[[ DATA, beginning ]]
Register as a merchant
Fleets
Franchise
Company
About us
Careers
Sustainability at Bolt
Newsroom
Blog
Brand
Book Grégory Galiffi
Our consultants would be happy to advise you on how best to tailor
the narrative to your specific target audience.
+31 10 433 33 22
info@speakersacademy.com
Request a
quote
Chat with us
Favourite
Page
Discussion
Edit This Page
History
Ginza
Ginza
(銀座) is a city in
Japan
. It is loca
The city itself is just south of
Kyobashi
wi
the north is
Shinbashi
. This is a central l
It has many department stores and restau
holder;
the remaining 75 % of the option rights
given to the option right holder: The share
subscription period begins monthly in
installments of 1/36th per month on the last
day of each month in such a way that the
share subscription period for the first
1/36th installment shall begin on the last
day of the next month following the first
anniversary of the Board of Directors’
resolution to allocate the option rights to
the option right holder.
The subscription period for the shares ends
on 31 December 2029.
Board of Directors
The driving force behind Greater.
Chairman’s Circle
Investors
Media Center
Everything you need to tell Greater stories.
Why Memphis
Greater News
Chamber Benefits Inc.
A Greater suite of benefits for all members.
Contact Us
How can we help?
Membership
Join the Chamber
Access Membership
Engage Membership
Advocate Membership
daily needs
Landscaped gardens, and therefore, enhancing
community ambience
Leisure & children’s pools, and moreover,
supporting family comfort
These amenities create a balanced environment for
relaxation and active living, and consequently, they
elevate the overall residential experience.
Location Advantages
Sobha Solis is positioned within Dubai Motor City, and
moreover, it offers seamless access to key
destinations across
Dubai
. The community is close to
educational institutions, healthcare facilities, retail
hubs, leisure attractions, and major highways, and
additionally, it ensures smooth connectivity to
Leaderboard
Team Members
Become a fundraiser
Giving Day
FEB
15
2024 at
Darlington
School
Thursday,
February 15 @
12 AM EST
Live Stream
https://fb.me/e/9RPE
[[ DATA, end ]]
[[ DATA, beginning ]]
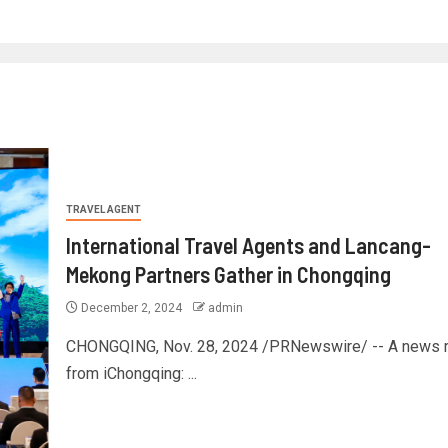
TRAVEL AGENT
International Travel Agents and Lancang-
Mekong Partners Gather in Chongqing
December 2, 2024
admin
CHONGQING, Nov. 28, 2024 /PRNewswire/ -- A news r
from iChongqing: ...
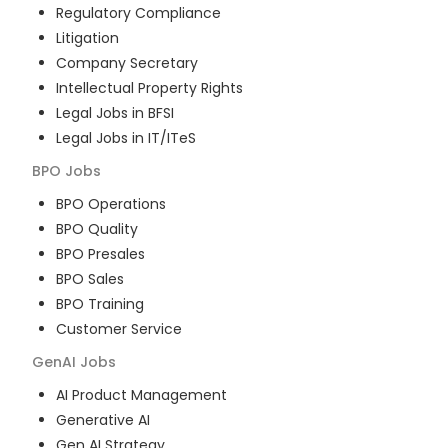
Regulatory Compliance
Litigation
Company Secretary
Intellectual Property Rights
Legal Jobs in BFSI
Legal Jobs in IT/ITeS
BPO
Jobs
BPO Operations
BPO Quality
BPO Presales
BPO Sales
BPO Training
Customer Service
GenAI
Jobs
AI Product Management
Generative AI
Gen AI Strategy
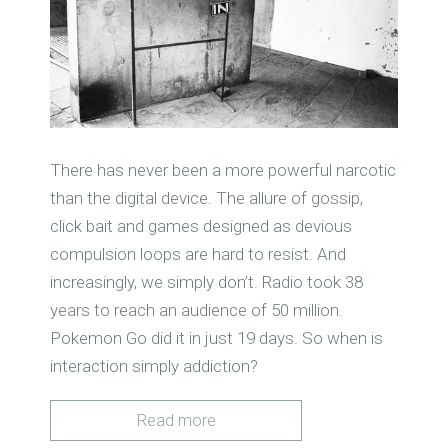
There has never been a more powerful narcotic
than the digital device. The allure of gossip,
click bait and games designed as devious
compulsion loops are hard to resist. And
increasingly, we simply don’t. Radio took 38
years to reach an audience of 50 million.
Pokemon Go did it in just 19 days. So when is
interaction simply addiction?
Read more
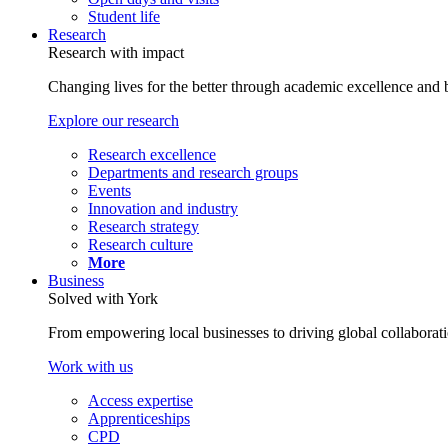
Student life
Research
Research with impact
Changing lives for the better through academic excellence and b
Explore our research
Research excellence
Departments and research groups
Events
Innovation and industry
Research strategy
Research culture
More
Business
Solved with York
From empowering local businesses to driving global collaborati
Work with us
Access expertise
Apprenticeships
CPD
[[ DATA, end ]]
• [AIM OF THE EXERCISE]
Show all lines in the entries above where the word "last" appears.

• [EXERCISE SOLUTION]
installments of 1/36th per month on the last
1/36th installment shall begin on the last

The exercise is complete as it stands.